Hidroxicloroquina: como sua prescrição equivocada contra a COVID-19 colocou a ciência em xeque, estimulou a desinformação e prejudicou políticas públicas de tratamento

O artigo do pesquisador francês Didier Raoult foi usado como base para que líderes políticos de extrema-direita apoiassem o uso da hidroxicloroquina como política pública, uma vez que o uso dessas drogas seria uma alternativa às medidas de restrição de circulação de pessoas e consequente diminuição da atividade econômica

19 dez 2024 - 13h03

A retratação do artigo sobre o uso de hidroxicloroquina de autoria de uma equipe de cientistas lideradas pelo médico Didier Raoult - quatro anos após a sua publicação - expõe uma falha no sistema de publicação de artigos científicos em revistas especializadas. No caso em questão, que influenciou o mundo inteiro, todos os filtros de validação e checagem fracassaram, ao permitirem que um estudo com falhas metodológicas fosse publicado no periódico International Journal of Antimicrobial Agents, da prestigiosa editora Elsevier.

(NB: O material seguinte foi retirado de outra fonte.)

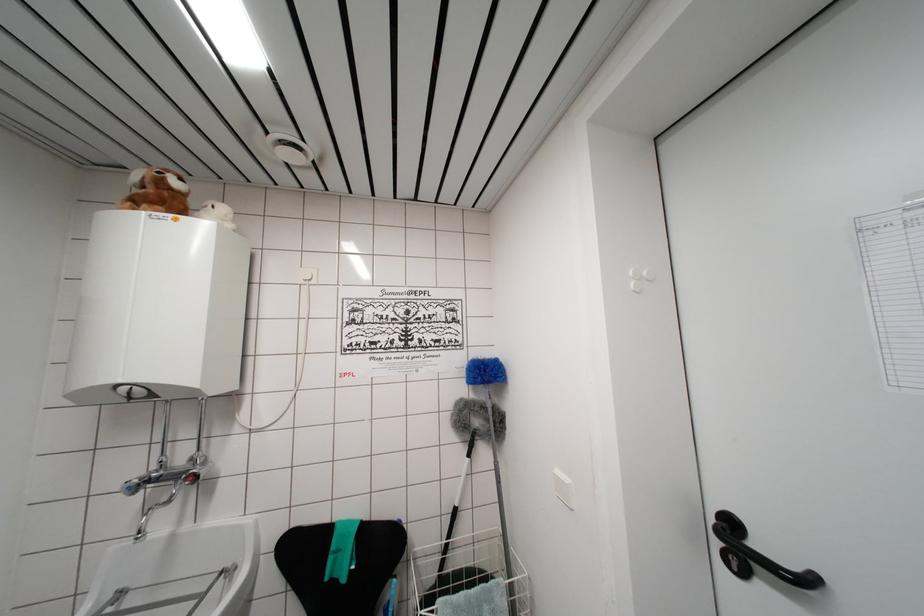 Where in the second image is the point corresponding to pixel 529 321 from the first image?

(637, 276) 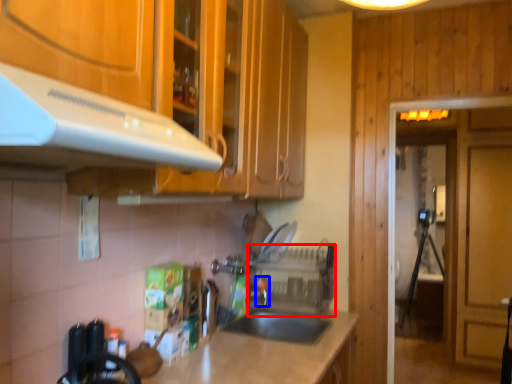 Question: Which of the following is the closest to the observer, appliance (highlighted by a red box) or faucet (highlighted by a blue box)?

Choices:
 (A) appliance
 (B) faucet

Answer: (A) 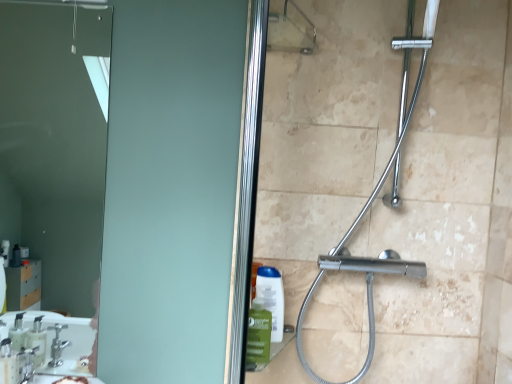 Question: Do you think translucent plastic soap dispenser at lower left is within chrome metallic shower at center, or outside of it?

Choices:
 (A) inside
 (B) outside

Answer: (B)

Question: Relative to chrome metallic shower at center, is translucent plastic soap dispenser at lower left in front or behind?

Choices:
 (A) front
 (B) behind

Answer: (B)

Question: Considering the real-world distances, which object is closest to the translucent plastic soap dispenser at lower left?

Choices:
 (A) matte glass mirror at upper left
 (B) chrome metallic shower at center

Answer: (B)

Question: Estimate the real-world distances between objects in this image. Which object is closer to the chrome metallic shower at center?

Choices:
 (A) translucent plastic soap dispenser at lower left
 (B) matte glass mirror at upper left

Answer: (A) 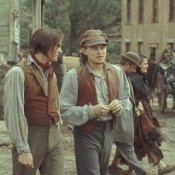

Raoult, um microbiologista francês e especialista em doenças infecciosas, ganhou notoriedade durante a pandemia de COVID-19 ao defender, precocemente, o uso da hidroxicloroquina, uma droga prescrita para combater a malária, como tratamento para a doença. Ele publicou, com sua equipe, o estudo controverso "Hydroxychloroquine and azithromycin as a treatment of COVID-19: results of an open-label non-randomized clinical trial" em 20 março de 2020, apenas 9 dias após a Organização Mundial da Saúde (OMS) caracterizar a Covid-19 como pandemia. Nele, Raoult em coautoria com Philippe Brouqui e outros, analisava o efeito da hidroxicloroquina, combinada ou não com azitromicina, em pacientes com COVID-19.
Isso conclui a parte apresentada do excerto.